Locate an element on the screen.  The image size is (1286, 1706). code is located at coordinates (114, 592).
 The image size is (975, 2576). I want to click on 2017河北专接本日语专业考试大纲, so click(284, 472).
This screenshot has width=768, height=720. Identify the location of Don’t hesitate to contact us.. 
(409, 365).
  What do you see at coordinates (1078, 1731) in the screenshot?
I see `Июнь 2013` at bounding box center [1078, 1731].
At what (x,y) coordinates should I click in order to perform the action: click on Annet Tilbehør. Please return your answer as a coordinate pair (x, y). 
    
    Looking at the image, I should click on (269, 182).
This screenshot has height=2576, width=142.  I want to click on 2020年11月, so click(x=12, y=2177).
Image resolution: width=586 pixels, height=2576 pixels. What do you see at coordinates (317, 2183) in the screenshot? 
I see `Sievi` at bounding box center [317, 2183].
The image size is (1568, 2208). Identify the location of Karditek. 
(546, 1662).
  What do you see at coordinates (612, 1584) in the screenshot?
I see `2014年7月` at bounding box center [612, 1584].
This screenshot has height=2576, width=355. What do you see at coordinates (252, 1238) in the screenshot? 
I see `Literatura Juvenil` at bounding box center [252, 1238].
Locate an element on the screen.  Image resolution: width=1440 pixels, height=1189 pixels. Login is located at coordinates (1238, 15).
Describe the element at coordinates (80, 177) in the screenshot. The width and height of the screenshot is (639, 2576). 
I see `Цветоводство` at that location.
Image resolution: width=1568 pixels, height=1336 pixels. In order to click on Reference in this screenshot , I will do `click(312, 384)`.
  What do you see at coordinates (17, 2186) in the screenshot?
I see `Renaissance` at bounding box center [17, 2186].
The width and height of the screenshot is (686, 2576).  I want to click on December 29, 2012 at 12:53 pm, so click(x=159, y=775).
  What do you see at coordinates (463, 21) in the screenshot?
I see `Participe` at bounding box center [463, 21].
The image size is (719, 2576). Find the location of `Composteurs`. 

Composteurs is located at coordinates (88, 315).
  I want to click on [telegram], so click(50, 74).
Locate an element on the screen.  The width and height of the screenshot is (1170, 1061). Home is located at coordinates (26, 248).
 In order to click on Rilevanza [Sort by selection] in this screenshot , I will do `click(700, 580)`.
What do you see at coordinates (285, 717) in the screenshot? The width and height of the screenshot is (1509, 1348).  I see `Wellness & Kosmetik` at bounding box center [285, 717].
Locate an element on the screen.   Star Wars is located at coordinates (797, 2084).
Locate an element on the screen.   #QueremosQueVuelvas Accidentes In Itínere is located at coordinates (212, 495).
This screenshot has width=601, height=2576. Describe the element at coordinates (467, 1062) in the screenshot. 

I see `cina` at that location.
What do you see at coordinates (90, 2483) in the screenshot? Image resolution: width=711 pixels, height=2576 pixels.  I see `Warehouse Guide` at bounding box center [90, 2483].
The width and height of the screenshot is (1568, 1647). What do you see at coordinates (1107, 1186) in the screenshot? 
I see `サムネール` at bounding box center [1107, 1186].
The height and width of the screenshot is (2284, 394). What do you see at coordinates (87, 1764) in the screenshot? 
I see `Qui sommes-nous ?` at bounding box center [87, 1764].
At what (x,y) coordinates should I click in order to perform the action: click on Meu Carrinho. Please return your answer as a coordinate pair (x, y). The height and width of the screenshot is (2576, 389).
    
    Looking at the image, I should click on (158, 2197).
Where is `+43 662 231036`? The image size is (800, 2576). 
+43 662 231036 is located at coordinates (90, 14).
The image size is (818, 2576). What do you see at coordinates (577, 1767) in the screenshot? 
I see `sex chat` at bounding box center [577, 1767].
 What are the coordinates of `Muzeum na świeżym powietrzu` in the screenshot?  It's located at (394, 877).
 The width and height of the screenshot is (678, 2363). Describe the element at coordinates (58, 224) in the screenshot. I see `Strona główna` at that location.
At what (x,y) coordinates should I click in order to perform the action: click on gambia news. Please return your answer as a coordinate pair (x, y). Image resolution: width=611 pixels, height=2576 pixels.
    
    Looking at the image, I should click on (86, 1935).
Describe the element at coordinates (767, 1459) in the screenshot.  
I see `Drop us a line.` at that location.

........

**Task directions**.
Copy out each entry above with no deviation.

**Solution for this problem**.
Locate an element on the screen.  The image size is (1286, 1706). code is located at coordinates (114, 592).
 The image size is (975, 2576). I want to click on 2017河北专接本日语专业考试大纲, so click(284, 472).
This screenshot has width=768, height=720. Identify the location of Don’t hesitate to contact us.. 
(409, 365).
  What do you see at coordinates (1078, 1731) in the screenshot?
I see `Июнь 2013` at bounding box center [1078, 1731].
At what (x,y) coordinates should I click in order to perform the action: click on Annet Tilbehør. Please return your answer as a coordinate pair (x, y). 
    
    Looking at the image, I should click on (269, 182).
This screenshot has height=2576, width=142.  I want to click on 2020年11月, so click(x=12, y=2177).
Image resolution: width=586 pixels, height=2576 pixels. What do you see at coordinates (317, 2183) in the screenshot? 
I see `Sievi` at bounding box center [317, 2183].
The image size is (1568, 2208). Identify the location of Karditek. 
(546, 1662).
  What do you see at coordinates (612, 1584) in the screenshot?
I see `2014年7月` at bounding box center [612, 1584].
This screenshot has height=2576, width=355. What do you see at coordinates (252, 1238) in the screenshot? 
I see `Literatura Juvenil` at bounding box center [252, 1238].
Locate an element on the screen.  Image resolution: width=1440 pixels, height=1189 pixels. Login is located at coordinates (1238, 15).
Describe the element at coordinates (80, 177) in the screenshot. The width and height of the screenshot is (639, 2576). 
I see `Цветоводство` at that location.
Image resolution: width=1568 pixels, height=1336 pixels. In order to click on Reference in this screenshot , I will do `click(312, 384)`.
  What do you see at coordinates (17, 2186) in the screenshot?
I see `Renaissance` at bounding box center [17, 2186].
The width and height of the screenshot is (686, 2576).  I want to click on December 29, 2012 at 12:53 pm, so click(x=159, y=775).
  What do you see at coordinates (463, 21) in the screenshot?
I see `Participe` at bounding box center [463, 21].
The image size is (719, 2576). Find the location of `Composteurs`. 

Composteurs is located at coordinates (88, 315).
  I want to click on [telegram], so click(50, 74).
Locate an element on the screen.  The width and height of the screenshot is (1170, 1061). Home is located at coordinates (26, 248).
 In order to click on Rilevanza [Sort by selection] in this screenshot , I will do `click(700, 580)`.
What do you see at coordinates (285, 717) in the screenshot? The width and height of the screenshot is (1509, 1348).  I see `Wellness & Kosmetik` at bounding box center [285, 717].
Locate an element on the screen.   Star Wars is located at coordinates (797, 2084).
Locate an element on the screen.   #QueremosQueVuelvas Accidentes In Itínere is located at coordinates (212, 495).
This screenshot has width=601, height=2576. Describe the element at coordinates (467, 1062) in the screenshot. 

I see `cina` at that location.
What do you see at coordinates (90, 2483) in the screenshot? Image resolution: width=711 pixels, height=2576 pixels.  I see `Warehouse Guide` at bounding box center [90, 2483].
The width and height of the screenshot is (1568, 1647). What do you see at coordinates (1107, 1186) in the screenshot? 
I see `サムネール` at bounding box center [1107, 1186].
The height and width of the screenshot is (2284, 394). What do you see at coordinates (87, 1764) in the screenshot? 
I see `Qui sommes-nous ?` at bounding box center [87, 1764].
At what (x,y) coordinates should I click in order to perform the action: click on Meu Carrinho. Please return your answer as a coordinate pair (x, y). The height and width of the screenshot is (2576, 389).
    
    Looking at the image, I should click on (158, 2197).
Where is `+43 662 231036`? The image size is (800, 2576). 
+43 662 231036 is located at coordinates (90, 14).
The image size is (818, 2576). What do you see at coordinates (577, 1767) in the screenshot? 
I see `sex chat` at bounding box center [577, 1767].
 What are the coordinates of `Muzeum na świeżym powietrzu` in the screenshot?  It's located at (394, 877).
 The width and height of the screenshot is (678, 2363). Describe the element at coordinates (58, 224) in the screenshot. I see `Strona główna` at that location.
At what (x,y) coordinates should I click in order to perform the action: click on gambia news. Please return your answer as a coordinate pair (x, y). Image resolution: width=611 pixels, height=2576 pixels.
    
    Looking at the image, I should click on (86, 1935).
Describe the element at coordinates (767, 1459) in the screenshot.  
I see `Drop us a line.` at that location.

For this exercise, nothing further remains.